=== Given records ===

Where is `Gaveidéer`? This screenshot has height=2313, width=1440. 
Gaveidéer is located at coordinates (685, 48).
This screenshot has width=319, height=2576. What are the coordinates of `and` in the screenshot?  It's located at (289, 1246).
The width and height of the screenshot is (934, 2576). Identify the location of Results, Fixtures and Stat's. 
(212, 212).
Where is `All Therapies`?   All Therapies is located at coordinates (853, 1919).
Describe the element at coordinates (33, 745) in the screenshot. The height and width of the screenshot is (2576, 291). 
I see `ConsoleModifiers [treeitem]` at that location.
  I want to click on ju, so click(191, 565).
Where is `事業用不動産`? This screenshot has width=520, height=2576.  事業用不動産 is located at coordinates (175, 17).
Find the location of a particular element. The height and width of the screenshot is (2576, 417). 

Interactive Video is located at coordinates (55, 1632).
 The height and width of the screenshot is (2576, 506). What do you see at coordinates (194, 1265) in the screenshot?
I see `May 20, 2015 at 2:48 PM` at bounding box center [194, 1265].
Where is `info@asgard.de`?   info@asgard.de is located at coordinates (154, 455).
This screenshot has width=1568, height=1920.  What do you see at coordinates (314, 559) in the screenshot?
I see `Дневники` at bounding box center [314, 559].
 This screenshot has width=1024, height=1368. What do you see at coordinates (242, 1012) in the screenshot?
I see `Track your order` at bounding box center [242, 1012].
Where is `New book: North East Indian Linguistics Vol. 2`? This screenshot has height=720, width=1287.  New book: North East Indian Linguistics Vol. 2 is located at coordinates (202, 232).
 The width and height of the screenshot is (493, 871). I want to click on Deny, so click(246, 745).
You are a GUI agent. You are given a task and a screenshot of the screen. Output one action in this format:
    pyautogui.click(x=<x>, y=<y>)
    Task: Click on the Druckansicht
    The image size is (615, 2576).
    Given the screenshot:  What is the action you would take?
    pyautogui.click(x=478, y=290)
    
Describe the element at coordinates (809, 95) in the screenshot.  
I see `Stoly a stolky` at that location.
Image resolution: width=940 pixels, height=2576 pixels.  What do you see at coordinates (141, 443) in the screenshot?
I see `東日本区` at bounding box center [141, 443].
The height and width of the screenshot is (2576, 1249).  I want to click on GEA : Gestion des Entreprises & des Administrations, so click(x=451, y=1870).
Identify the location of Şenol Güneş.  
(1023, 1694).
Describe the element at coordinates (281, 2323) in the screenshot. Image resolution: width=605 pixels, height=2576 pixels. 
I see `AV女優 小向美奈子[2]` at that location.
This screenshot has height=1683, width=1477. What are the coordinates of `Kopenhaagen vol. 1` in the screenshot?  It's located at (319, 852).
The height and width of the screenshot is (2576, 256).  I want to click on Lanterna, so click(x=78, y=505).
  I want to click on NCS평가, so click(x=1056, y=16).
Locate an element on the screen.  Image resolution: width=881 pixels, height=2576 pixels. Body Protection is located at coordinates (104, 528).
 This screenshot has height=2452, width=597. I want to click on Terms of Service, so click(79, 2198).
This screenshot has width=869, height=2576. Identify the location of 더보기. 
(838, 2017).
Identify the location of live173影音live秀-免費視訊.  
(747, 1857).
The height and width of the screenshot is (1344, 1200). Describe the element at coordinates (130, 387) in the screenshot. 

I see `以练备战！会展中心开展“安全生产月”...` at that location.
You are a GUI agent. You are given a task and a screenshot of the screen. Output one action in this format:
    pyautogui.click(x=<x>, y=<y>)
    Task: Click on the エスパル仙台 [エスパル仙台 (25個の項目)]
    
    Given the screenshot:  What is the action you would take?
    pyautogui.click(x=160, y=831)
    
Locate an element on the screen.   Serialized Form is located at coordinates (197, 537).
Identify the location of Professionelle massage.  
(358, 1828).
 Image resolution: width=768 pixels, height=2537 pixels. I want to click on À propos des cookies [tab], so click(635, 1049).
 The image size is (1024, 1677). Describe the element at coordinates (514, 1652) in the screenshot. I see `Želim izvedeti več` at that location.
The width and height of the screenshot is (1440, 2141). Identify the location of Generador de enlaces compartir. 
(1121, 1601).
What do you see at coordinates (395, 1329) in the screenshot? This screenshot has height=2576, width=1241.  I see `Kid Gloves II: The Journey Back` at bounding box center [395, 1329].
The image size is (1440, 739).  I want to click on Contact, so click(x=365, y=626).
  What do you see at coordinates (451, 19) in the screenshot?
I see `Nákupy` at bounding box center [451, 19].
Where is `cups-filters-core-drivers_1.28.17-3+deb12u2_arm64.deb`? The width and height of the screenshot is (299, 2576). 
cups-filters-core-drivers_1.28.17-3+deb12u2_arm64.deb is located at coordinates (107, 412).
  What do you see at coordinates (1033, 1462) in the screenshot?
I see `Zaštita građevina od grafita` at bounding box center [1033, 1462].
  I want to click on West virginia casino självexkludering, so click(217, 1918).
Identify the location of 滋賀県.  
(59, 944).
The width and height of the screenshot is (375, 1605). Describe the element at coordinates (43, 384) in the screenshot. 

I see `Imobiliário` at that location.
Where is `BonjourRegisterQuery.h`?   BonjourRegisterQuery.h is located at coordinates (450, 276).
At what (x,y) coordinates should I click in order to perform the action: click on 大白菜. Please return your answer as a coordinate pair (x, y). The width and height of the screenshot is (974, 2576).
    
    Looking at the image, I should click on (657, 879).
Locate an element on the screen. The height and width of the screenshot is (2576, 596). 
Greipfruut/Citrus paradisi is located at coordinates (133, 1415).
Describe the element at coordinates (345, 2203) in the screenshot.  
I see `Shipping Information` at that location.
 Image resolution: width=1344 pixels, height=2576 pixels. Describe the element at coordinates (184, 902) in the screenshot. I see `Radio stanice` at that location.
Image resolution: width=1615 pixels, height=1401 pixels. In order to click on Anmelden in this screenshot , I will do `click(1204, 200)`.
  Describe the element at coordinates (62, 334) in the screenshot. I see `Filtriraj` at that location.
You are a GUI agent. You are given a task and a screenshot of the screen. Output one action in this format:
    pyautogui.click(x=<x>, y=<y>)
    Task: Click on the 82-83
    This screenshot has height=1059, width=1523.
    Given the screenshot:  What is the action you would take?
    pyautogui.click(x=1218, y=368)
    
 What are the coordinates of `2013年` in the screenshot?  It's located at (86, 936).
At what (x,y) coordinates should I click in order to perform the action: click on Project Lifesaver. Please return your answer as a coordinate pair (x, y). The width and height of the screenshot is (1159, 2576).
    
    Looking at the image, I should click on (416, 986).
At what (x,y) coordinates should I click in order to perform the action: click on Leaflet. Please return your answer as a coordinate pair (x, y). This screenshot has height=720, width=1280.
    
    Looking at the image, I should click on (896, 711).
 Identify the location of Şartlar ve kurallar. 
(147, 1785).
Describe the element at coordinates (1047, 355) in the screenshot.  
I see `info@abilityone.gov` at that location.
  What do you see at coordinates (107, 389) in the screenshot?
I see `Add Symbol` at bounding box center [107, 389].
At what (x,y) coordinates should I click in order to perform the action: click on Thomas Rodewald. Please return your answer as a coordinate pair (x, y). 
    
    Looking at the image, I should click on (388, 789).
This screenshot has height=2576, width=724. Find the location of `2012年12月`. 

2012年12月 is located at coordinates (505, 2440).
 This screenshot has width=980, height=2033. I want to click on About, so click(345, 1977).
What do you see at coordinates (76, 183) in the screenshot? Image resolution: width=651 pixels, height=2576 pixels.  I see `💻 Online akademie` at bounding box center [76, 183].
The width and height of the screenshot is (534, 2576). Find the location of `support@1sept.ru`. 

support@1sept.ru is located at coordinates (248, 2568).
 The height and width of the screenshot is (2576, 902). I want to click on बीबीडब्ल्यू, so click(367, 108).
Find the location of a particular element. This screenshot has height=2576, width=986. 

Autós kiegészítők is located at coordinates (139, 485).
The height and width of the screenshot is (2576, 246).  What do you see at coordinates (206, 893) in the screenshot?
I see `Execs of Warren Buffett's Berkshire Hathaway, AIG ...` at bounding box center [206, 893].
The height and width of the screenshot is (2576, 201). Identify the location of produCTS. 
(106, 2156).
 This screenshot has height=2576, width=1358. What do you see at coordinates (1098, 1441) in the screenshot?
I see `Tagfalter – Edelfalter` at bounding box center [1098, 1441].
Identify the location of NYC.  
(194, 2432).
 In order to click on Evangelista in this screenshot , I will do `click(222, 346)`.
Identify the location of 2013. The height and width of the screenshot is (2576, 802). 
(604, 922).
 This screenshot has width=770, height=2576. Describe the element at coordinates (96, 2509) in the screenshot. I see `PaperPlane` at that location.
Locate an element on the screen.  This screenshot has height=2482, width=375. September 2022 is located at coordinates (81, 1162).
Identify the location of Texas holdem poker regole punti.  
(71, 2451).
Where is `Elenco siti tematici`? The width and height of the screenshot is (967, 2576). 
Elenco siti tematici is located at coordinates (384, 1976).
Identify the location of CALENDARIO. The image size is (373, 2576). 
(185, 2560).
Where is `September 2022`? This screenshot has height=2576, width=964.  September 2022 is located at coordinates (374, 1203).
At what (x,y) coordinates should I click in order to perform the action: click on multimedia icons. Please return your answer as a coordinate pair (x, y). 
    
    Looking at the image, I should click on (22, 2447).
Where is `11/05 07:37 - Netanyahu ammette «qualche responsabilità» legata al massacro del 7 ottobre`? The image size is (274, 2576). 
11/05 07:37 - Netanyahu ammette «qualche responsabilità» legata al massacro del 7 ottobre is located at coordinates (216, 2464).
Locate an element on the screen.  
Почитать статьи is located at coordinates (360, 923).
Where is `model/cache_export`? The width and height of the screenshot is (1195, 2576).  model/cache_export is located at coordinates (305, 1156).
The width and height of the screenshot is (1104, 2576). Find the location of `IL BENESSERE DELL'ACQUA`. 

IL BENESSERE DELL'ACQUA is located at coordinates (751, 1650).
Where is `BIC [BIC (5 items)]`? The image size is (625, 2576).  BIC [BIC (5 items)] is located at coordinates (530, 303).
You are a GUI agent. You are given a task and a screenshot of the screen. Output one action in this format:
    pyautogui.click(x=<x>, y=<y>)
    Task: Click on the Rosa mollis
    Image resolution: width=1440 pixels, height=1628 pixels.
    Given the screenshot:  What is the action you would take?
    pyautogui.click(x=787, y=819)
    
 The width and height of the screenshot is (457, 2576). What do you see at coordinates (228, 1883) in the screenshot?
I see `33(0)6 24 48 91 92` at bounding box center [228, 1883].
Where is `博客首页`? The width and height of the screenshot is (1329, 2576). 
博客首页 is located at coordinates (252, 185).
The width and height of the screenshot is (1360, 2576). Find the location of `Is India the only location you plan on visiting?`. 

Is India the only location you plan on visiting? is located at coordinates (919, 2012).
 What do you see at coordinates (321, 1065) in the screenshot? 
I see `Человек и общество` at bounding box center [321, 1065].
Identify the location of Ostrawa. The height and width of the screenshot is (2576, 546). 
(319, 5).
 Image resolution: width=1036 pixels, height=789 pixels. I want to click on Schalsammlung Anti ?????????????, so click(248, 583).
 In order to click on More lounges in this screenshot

===

Among the lines above, find those with the word "September" and list them.

Locate an element on the screen.  This screenshot has height=2482, width=375. September 2022 is located at coordinates (81, 1162).
Where is `September 2022`? This screenshot has height=2576, width=964.  September 2022 is located at coordinates (374, 1203).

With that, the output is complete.